VI.a – Il motivo è inammissibile per genericità e formulazione ipotetica degli assunti che, se coerentemente valutati in tutte le loro implicazioni, condurrebbero a negare sempre e comunque la validità di una rilevazione strumentale della velocità eccedente i limiti se non fosse accompagnata da un rilievo fotografico, quale quella operata dai c.d. telelaser, mentre costituisce principio più volte affermato in sede di legittimità quello per il quale in tema di accertamento della violazione dei limiti di velocità a mezzo telelaser, non è richiesto né dall’art. 142 c.strad. né dall’art. 345 reg. c.strad. che detta apparecchiatura sia anche munita di dispositivi in grado d’assicurare una documentazione, con modalità automatiche quali la ripresa dell’immagine visualizzata sul display (fotografia) o la riproduzione meccanica dei dati visualizzati (scontrino) dell’accertamento dell’infrazione, in quanto la fonte primaria prevede solo che le apparecchiature elettroniche possano costituire fonte di prova, se debitamente omologate (Cass., VI-2 n. 13894/2012; Cass. Sez.
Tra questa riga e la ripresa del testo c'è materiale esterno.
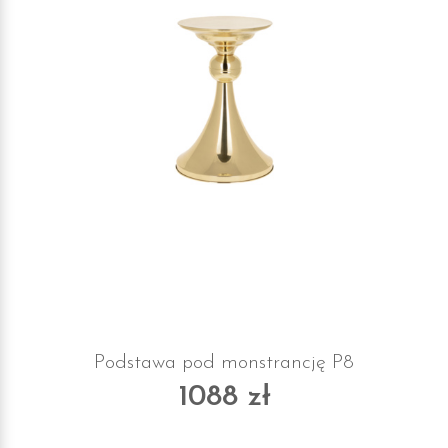
Podstawa pod monstrancję P8
1088 zł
II n. 171/2010).
VII – Il ricorso è quindi idoneo ad essere trattato in camera di consiglio a’ sensi degli artt. 375 n. 5, 376 e 380 bis cpc, per essere dichiarati: il primo motivo, fondato ed i restanti manifestamente infondati.
Giudica il Collegio che sono condivisibili le conclusioni sopra riportate, non essendo stata depositata memoria ex art. 380 bis cpc ad esse contraria e non avendo le parti svolto discussioni orali dalle medesime divergenti.
L’accoglimento del primo motivo determina la cassazione della impugnata decisione sul capo relativo alla condanna alle spese ed il rinvio al Tribunale di Sassari, in diversa composizione soggettiva per il loro ricalcolo – non possibile in sede di legittimità, stante l’omnicomprensività, sul punto, della pronuncia di secondo grado, che ha coacervato le spese dei due gradi di giudizio in un unico importo- e per la regolazione delle spese del giudizio di legittimità.
Stante il parziale accoglimento del ricorso, non sussistono i presupposti per il versamento, da parte del ricorrente, dell’ulteriore importo a titolo di contributo unificato, pari a quello dovuto per il ricorso stesso, a norma del comma quater dell’art. 13, d.P.R. n. 115/2002.

P.Q.M.

La Corte accoglie il 1^ motivo di ricorso e rigetta i restanti; cassa il capo di decisione in relazione alla censura accolta e rinvia, per nuova decisione in merito, al Tribunale di Sassari in funzione di giudice di appello, in diversa composizione soggettiva, il quale provvederà anche alla regolazione delle spese del giudizio di legittimità; a’ sensi dell’art. 13, comma I quater, del d.P.R. n. 115/2002, dichiara la non sussistenza dei presupposti per il versamento, da parte del ricorrente, dell’ulteriore importo a titolo di contributo unificato, pari a quello dovuto per il ricorso stesso, a norma del comma 1 bis dello stesso art. 13.

note

[1] Cass. ord. n. 1778/15 del 30.10.2015.